## ASSIGNMENT
Which lines should be repeated? Exactly the one containing "করবার সময় এই হাড় ব্যবহার করে থাকে ।" and every line after it through the end of the entries below.
------------------------------------------------------------
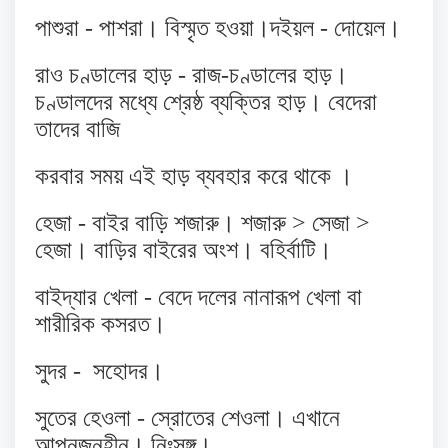
পাশুরা - পাশরা। বিস্মৃত হওয়া।দইয়ল - দোয়েল।
রাও চণ্ডালের হাড় - রাজ-চণ্ডালের হাড়।
চণ্ডালদের মধ্যে শ্রেষ্ঠ ব্যক্তির হাড়। বেদেরা
তাদের বাজি
করবার সময় এই হাড় ব্যবহার করে থাকে ।
হেজা - বাইর বাড়ি শজারু। শজারু > সেজা >
হেজা। বাড়ির বাইরের অংশ। বহির্বাটি।
বাইদ্যার খেলা - বেদে দলের নানারূপ খেলা বা
শারীরিক কসরত।
সুদর -
সহোদর।
সুতের হেওলা - স্রোতের শেওলা। এখানে
আপনজনহীন। নিঃসঙ্গ।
------------------------------------------------------------
## YOUR SOLUTION
করবার সময় এই হাড় ব্যবহার করে থাকে ।
হেজা - বাইর বাড়ি শজারু। শজারু > সেজা >
হেজা। বাড়ির বাইরের অংশ। বহির্বাটি।
বাইদ্যার খেলা - বেদে দলের নানারূপ খেলা বা
শারীরিক কসরত।
সুদর -
সহোদর।
সুতের হেওলা - স্রোতের শেওলা। এখানে
আপনজনহীন। নিঃসঙ্গ।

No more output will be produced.